Supposedly the torrid weather will break tonight or tomorrow, which will be a relief. But my extreme-heat behavior does bear a certain resemblance to how I act when I'm holed up in the house during a long blizzard. Reading, writing, and cooking become the pivot of my days. Yesterday, as the temperature climbed into the 90s, I finished (mostly) four new poems. I gorged on a Dorothy Sayers mystery novel. I baked a loaf of Swedish rye. I made a batch of peach frozen yogurt. I made cold sesame-peanut noodles. I made a watermelon salad. I made three quarts of ice tea. I pondered the early trajectory of Keats.

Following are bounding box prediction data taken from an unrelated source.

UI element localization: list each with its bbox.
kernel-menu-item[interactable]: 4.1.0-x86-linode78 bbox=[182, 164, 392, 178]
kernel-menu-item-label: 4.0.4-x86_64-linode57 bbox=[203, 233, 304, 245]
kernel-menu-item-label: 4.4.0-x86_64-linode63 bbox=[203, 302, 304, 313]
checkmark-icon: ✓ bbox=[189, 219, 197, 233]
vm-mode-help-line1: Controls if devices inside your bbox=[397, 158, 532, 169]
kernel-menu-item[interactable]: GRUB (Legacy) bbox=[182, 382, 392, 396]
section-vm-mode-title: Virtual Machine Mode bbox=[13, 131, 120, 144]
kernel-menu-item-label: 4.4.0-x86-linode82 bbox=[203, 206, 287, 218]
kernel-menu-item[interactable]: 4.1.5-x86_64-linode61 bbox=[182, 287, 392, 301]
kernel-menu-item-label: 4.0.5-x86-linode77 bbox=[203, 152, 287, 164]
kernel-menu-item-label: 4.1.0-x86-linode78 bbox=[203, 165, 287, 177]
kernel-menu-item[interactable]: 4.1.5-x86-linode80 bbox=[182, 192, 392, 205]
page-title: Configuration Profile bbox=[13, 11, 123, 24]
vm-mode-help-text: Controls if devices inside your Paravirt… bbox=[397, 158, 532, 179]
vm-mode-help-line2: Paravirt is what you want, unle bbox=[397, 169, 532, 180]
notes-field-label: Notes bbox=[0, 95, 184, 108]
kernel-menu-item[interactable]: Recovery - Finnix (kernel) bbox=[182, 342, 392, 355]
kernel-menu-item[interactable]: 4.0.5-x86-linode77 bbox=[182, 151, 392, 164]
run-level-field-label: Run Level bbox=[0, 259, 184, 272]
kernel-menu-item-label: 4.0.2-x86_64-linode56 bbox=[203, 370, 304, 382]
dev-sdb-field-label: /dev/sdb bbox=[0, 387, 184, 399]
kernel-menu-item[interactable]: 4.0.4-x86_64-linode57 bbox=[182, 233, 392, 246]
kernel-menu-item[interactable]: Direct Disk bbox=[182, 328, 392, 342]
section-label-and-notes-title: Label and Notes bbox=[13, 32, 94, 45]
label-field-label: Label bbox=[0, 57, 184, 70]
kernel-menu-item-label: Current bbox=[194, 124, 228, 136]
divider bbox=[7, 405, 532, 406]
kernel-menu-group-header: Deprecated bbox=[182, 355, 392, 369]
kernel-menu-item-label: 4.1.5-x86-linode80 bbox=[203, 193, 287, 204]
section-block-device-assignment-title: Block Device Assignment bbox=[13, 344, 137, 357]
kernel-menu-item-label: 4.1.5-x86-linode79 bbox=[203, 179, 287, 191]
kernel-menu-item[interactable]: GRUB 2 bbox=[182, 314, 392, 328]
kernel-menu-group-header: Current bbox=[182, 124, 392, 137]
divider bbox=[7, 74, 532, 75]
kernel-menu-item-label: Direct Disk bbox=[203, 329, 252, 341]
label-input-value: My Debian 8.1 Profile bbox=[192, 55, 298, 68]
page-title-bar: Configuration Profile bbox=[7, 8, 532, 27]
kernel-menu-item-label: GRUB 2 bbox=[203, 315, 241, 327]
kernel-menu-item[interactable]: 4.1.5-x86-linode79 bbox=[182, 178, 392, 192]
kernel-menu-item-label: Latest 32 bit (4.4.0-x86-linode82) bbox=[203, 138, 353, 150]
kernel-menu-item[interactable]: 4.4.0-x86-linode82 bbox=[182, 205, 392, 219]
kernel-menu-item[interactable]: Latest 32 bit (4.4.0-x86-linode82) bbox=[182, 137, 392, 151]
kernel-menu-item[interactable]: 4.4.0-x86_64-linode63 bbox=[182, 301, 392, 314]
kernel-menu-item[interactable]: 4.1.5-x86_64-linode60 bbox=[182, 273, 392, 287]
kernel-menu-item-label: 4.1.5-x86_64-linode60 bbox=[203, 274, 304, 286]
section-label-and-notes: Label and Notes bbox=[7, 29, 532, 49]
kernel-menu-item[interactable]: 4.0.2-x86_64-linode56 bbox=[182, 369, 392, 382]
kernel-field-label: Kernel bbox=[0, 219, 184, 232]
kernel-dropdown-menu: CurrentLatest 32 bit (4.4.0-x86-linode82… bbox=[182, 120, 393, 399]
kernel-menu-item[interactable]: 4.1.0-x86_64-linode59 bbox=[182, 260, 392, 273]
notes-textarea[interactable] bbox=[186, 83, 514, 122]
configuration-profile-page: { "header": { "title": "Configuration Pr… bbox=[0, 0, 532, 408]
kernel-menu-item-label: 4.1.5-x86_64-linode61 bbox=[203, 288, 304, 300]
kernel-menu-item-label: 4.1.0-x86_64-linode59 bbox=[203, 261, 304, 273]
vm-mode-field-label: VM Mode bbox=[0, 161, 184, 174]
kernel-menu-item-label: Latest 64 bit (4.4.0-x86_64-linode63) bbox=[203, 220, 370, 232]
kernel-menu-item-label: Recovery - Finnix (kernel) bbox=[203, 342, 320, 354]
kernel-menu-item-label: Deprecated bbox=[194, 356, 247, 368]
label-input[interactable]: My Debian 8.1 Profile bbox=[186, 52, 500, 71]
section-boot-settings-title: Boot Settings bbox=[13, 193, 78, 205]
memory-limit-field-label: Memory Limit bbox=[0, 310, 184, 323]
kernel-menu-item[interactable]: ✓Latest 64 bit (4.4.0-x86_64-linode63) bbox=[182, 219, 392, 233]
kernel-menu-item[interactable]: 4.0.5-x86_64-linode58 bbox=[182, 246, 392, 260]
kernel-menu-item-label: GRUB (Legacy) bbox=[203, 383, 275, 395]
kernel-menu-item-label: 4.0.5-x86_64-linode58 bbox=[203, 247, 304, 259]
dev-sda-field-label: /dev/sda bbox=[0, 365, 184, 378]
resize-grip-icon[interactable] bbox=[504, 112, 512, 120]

In a blizzard all of that food would be stews and cakes, but you get the picture.
Today will likely be more of the same . . . this time with lime-marinated chicken instead of noodles, a new batch of blurts to transcribe, another weatherbeaten Sayers mystery pulled off the shelf, and the constant miracle of Keats. Why mess with a winning formula?
Of course laundry is never-ending; I'll need to pick blueberries early before the scorch sets in; I may run an errand or two; I have to get some sort of exercise, either on foot or on my mat; and I have doubts about that rye loaf. Still, this week of heat has helped me settle fully into my writing, without the distractions of got-to-weed-the-gardens, etcetera.
I love to write at home. That is always, always where the real work happens. So uncovering such rich yeasty starter material has been an enormous boon.